At Austin MLK March, Activists Implore Crowd to Continue Fight for Racial Justice
By Corey Smith
Hundreds of community members, activists, students and several state politicians marched from the Rev. Martin Luther King Jr. statue on the University of Texas at Austin campus through the state Capitol grounds to historically Black Huston-Tillotson University in East Austin Monday.
Many of the attendees of the annual Martin Luther King Jr. Day march said they were there not only to honor King’s legacy, but also because there is much work left to be done when it comes to ending racial injustice.
“We’ve come a long way … but we have more work to do,” said Para Agboga, the volunteer coordinator for the Austin Area Heritage Council, which has organized the march since its 1993 debut.
“I think what we do is so vital to the recognition of not only the work of civil rights, the work that’s been done in the past, but also the work that has to be done,” Agboga added.
Pflugerville City Council Member Rudy Metayer addressed the crowd near the statue of King on the UT campus and urged them to continue the fight for racial justice after the march. “Allyship is fine, but what we really need is people that are co-conspirators.”
“You need people on the front lines who represent your values,” Metayer said. “People who understand the greatness of this country, while also acknowledging its flaws.”
Metayer and several of the activists in attendance said it’s as important as ever to support anti-racist initiatives.
Dozens of members of the Austin Justice Coalition attended the march. The coalition formed in 2016 after an Austin Police Officer killed 17-year-old David Joseph while he was naked and unarmed at an apartment complex in East Austin.
One of the group’s goals is to end the so-called school-to-prison pipeline — discipline policies that disproportionately push children of color out of the classroom and into the criminal justice system, said Amber Watts, Austin Justice Coalition education policy manager.
“Dr. King had huge visions of us coming together, especially those of us who are considered marginalized, those of us who are oppressed, Black people, Brown people, people who are considered poor,” Watts said.
Several members of the Texas Center for Justice and Equity, a non-profit organization working to combat racist policing and mass incarceration, set up a booth on the campus of Huston-Tillotson near the end of the event.
“A lot of people have a connotation that those who commit a crime deserve what they get,” said Sarah Reyes, a policy analyst with the Texas Center for Justice and Equity. Part of her organization’s mission is to put an end to that mindset, if not otherwise reverse adverse conditions for incarcerated people, particularly youth, through research, policy advocacy at the Texas Legislature and public awareness campaigns.
Members of the organization carried signs that read “Finish the Five,” a nod to the group’s goal to close the five juvenile justice facilities in Texas. African-American youth are disproportionately locked up in youth prisons in Texas and around the nation — Black youth are more than four times as likely to be detained or committed to juvenile detention facilities compared to their white peers, according to 2021 figures from The Sentencing Project.
In Texas, scandals, including sexual abuse and violence, have plagued youth prisons for decades.
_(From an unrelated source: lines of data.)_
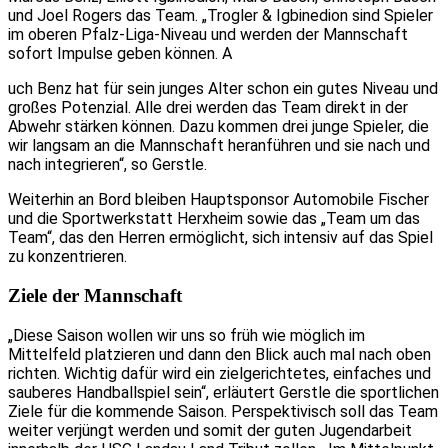
und Joel Rogers das Team. „Trogler & Igbinedion sind Spieler
im oberen Pfalz-Liga-Niveau und werden der Mannschaft
sofort Impulse geben können. A
uch Benz hat für sein junges Alter schon ein gutes Niveau und
großes Potenzial. Alle drei werden das Team direkt in der
Abwehr stärken können. Dazu kommen drei junge Spieler, die
wir langsam an die Mannschaft heranführen und sie nach und
nach integrieren“, so Gerstle.
Weiterhin an Bord bleiben Hauptsponsor Automobile Fischer
und die Sportwerkstatt Herxheim sowie das „Team um das
Team“, das den Herren ermöglicht, sich intensiv auf das Spiel
zu konzentrieren.
Ziele der Mannschaft
„Diese Saison wollen wir uns so früh wie möglich im
Mittelfeld platzieren und dann den Blick auch mal nach oben
richten. Wichtig dafür wird ein zielgerichtetes, einfaches und
sauberes Handballspiel sein“, erläutert Gerstle die sportlichen
Ziele für die kommende Saison. Perspektivisch soll das Team
weiter verjüngt werden und somit der guten Jugendarbeit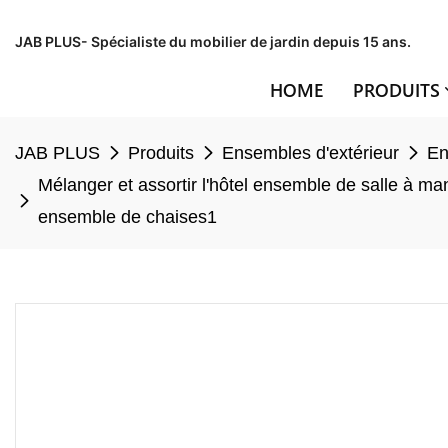
JAB PLUS- Spécialiste du mobilier de jardin depuis 15 ans.
HOME
PRODUITS
JAB PLUS
Produits
Ensembles d'extérieur
En
Mélanger et assortir l'hôtel ensemble de salle à ma
ensemble de chaises1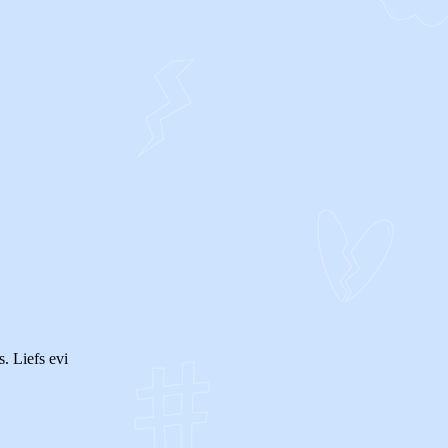
OF
. Liefs evi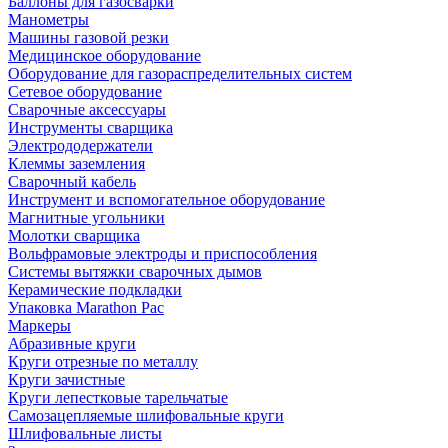
Баллоны для газосварки
Манометры
Машины газовой резки
Медицинское оборудование
Оборудование для газораспределительных систем
Сетевое оборудование
Сварочные аксессуары
Инструменты сварщика
Электрододержатели
Клеммы заземления
Сварочный кабель
Инструмент и вспомогательное оборудование
Магнитные угольники
Молотки сварщика
Вольфрамовые электроды и приспособления
Системы вытяжки сварочных дымов
Керамические подкладки
Упаковка Marathon Pac
Маркеры
Абразивные круги
Круги отрезные по металлу
Круги зачистные
Круги лепестковые тарельчатые
Самозацепляемые шлифовальные круги
Шлифовальные листы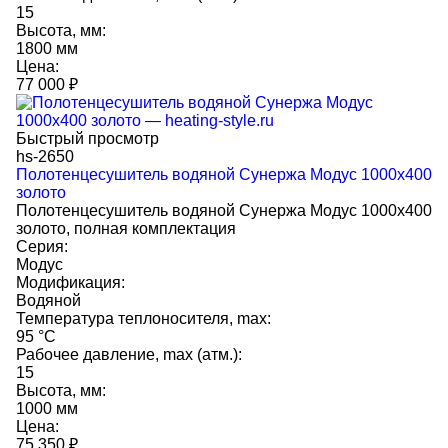
15
Высота, мм:
1800 мм
Цена:
77 000
₽
Быстрый просмотр
hs-2650
Полотенцесушитель водяной Сунержа Модус 1000х400
золото
Полотенцесушитель водяной Сунержа Модус 1000х400
золото, полная комплектация
Серия:
Модус
Модификация:
Водяной
Температура теплоносителя, max:
95 °C
Рабочее давление, max (атм.):
15
Высота, мм:
1000 мм
Цена:
75 350
₽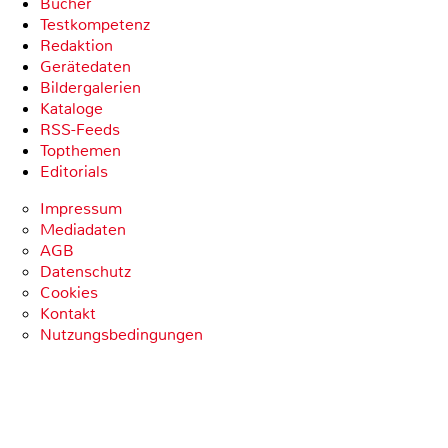
Bücher
Testkompetenz
Redaktion
Gerätedaten
Bildergalerien
Kataloge
RSS-Feeds
Topthemen
Editorials
Impressum
Mediadaten
AGB
Datenschutz
Cookies
Kontakt
Nutzungsbedingungen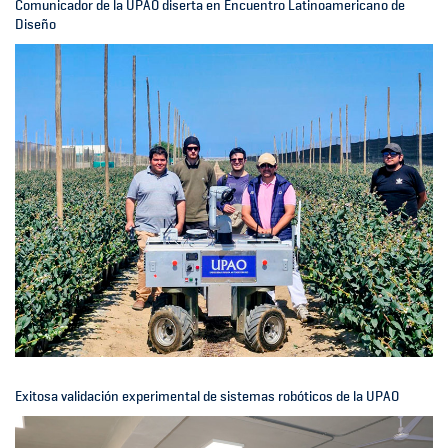
Comunicador de la UPAO diserta en Encuentro Latinoamericano de
Diseño
Exitosa validación experimental de sistemas robóticos de la UPAO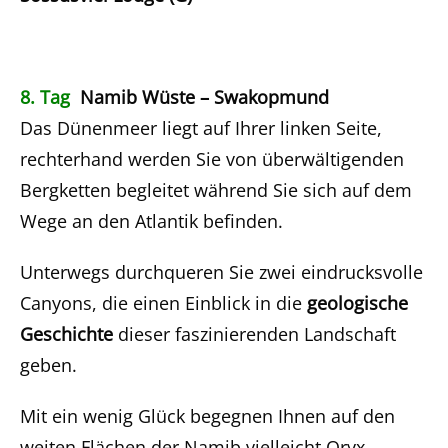
8. Tag
Namib Wüste – Swakopmund
Das Dünenmeer liegt auf Ihrer linken Seite,
rechterhand werden Sie von überwältigenden
Bergketten begleitet während Sie sich auf dem
Wege an den Atlantik befinden.
Unterwegs durchqueren Sie zwei eindrucksvolle
Canyons, die einen Einblick in die
geologische
Geschichte
dieser faszinierenden Landschaft
geben.
Mit ein wenig Glück begegnen Ihnen auf den
weiten Flächen der Namib vielleicht Oryx,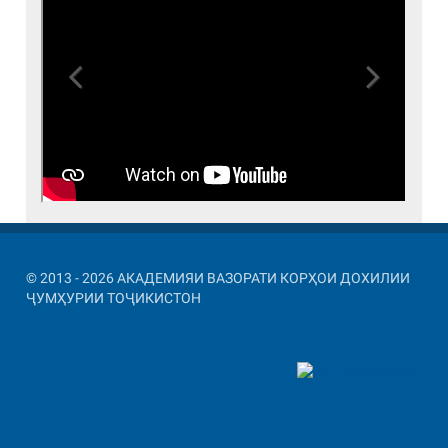
Previous
Next
© 2013 - 2026 АКАДЕМИЯИ ВАЗОРАТИ КОРҲОИ ДОХИЛИИ
ҶУМҲУРИИ ТОҶИКИСТОН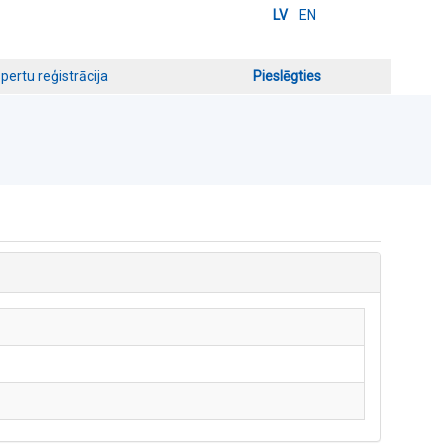
LV
EN
pertu reģistrācija
Pieslēgties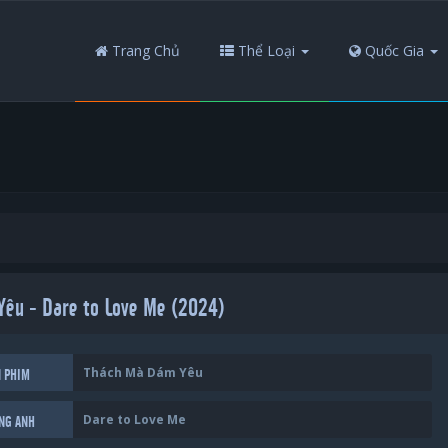
Trang Chủ
Thể Loại
Quốc Gia
êu - Dare to Love Me (2024)
Thách Mà Dám Yêu
N PHIM
Dare to Love Me
ẾNG ANH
State Rep. James Talarico (D-Round Rock) attended the MLK day event in solidarity with the Texas Center of Education and Justice. “I’m marching with activists to protest the human rights abuses in Texas youth prisons,” Talarico wrote on Twitter. “Dr. King devoted his life to the most marginalized members of our community. If he were alive today, I think he would be marching alongside us.”
Several speakers addressed the crowd from the south steps of the Capitol building, which is undergoing renovations and was surrounded by construction scaffolding.
“We almost thought we weren’t going to be able to have the program because we weren’t going to have a space to be able to do it,” Austin Area Heritage Council member Joya Hayes said. “I want you to know that our community is under construction,” Hayes said.
Hayes urged the crowd to continue the fight for racial justice beyond simply attending a march on MLK day. “This must be a life decision that we are going to guarantee that we are heard, that we are respected, and the things that need to happen to prosper our community take place.”